Your intention was to stay in Australia for two years to undertake two separate fellowships, and leave Australia permanently in early 20XX to return to Country A.

You found an opportunity for a fellowship position with an Australian organisation via the internet in 20XX. You submitted an application and you were offered the fellowship position from early 20XX to early 20XX.

The fellowship position was mainly practical in nature, and also has a significant training component, along with a teaching and research component. Your position was under constant supervision, and you were working as an interventional fellow under constant supervision.

You have supplied a copy of your employment agreement with the Australian organisation dated early in 20XX, and this confirms that you had access to certain employee benefits such as salary packaging and superannuation, and the agreement also clearly references time for training.

The employment agreement confirms your appointment start date as early in 20XX, and your appointment end date as early in 20XX.

You were not considered as a student by the Australian organisation during the fellowship program which you undertook, but rather as a qualified professional while you were there as a fellow, which is similar to that of a trainee.

Regarding the practical component of the fellowship, you were to learn and practice various tasks, which were to take place during normal working hours. You would also be engaged in other tasks outside of normal working hours.

Regarding the research component of the fellowship, you would be collaborating in various programs led by the Australian organisation.

You have also supplied a document from an overseeing Australian organisation which outlines your training program with the Australian organisation, which confirms the learning goals and objectives, including various practical activities, teaching activities, and research activities.

The Australian organisation advised you that the fellowship position would be conditional to the fact that they would not be providing any funding, and that you would have to organise the financial sponsorship for the fellowship position for the entire duration, and the amount was AUD $X.

The Australian organisation also stipulated that the funds had to be transferred to them prior to your commencement of your position as a fellow.

As your wish was to receive the associated training in Australia, you found yourself to be in a difficult position as time was running out to find a sponsor.
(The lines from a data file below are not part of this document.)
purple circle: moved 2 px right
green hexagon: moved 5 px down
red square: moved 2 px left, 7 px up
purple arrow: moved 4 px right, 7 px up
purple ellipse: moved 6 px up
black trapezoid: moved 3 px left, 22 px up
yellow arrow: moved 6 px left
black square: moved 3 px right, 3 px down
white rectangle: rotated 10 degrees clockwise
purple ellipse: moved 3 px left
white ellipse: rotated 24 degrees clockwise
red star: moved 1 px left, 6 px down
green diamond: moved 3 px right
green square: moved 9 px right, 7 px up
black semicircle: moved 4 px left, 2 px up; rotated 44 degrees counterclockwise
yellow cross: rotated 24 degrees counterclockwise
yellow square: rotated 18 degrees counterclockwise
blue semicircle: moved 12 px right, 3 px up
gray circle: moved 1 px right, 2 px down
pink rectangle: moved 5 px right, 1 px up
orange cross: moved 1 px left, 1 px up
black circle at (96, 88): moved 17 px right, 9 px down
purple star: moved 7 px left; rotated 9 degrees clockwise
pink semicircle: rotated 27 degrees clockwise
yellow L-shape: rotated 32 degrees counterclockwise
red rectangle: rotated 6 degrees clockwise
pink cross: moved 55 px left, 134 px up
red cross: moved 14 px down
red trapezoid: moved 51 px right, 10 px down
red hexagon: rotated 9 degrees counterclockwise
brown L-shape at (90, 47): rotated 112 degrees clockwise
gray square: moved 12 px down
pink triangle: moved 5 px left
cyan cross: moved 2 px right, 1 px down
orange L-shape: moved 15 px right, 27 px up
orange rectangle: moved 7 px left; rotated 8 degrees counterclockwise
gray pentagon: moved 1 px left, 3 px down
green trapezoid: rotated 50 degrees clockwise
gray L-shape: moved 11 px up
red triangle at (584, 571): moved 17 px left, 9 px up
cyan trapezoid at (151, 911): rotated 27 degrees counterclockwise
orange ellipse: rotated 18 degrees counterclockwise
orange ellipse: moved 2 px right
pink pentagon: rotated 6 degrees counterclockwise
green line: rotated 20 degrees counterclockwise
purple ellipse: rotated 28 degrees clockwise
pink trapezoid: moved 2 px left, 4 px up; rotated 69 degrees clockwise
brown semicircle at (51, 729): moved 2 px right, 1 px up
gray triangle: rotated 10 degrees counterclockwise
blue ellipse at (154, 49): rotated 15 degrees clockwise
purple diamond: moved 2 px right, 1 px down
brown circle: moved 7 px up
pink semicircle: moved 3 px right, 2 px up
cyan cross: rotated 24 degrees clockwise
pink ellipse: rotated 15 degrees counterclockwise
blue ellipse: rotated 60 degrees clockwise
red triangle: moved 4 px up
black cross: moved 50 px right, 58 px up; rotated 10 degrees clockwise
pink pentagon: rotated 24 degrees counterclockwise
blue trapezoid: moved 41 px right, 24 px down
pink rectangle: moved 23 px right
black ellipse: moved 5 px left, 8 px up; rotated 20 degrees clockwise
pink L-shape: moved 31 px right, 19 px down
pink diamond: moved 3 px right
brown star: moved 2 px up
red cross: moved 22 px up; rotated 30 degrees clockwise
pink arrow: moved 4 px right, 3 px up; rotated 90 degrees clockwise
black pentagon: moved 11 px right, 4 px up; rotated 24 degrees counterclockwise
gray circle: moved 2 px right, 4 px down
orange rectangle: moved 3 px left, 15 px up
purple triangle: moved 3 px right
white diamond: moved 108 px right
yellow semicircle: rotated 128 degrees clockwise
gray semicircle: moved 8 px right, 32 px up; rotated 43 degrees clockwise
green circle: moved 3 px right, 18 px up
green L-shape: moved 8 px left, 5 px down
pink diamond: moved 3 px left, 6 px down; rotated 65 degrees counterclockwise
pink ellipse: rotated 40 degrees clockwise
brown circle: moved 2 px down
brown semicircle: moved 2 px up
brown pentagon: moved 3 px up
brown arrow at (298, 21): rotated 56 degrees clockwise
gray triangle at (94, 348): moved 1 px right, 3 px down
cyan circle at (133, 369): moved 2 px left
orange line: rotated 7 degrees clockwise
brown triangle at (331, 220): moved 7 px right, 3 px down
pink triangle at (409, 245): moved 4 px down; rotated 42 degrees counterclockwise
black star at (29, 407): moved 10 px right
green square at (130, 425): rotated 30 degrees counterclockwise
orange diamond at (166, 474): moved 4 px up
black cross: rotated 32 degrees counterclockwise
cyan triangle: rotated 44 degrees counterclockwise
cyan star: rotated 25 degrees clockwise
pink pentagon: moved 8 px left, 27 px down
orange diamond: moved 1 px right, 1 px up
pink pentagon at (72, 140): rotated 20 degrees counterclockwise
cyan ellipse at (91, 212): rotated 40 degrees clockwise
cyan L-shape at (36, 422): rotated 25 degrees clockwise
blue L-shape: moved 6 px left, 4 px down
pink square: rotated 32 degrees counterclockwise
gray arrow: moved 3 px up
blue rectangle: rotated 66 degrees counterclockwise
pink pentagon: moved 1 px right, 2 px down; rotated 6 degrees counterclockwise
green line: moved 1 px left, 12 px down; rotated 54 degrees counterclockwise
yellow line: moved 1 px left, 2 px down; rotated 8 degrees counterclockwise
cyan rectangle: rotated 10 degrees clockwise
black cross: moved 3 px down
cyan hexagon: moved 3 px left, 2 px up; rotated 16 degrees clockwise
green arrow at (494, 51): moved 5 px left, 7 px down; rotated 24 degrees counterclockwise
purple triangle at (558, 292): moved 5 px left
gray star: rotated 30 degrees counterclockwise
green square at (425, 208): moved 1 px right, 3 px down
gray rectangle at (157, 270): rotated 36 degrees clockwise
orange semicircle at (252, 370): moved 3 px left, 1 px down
Due to this you proposed to be your own sponsor by self-funding your fellowship year with your own savings.

As the Australian organisation indicated that it was illegal to hire an employee and not pay them, in order to self-fund the fellowship you needed to transfer the entire amount of salary for the fellowship period, which the Australian organisation would pay back to you as a regular salary.

The management of the Australian organisation further informed you that they would not accept any money from a private person. Due to this the funds for your fellowship had to be received via an association in the capacity as your sponsor.

Accordingly, early in 20XX you transferred an amount of money from your bank account in Country A to an organisation in Country A, who agreed to facilitate the transfer of the whole amount to the Australian organisation.

The Australian organisation received the funds in early 20XX, and the funds were used by them to pay you a regular salary amount between early 20XX and early 20XX.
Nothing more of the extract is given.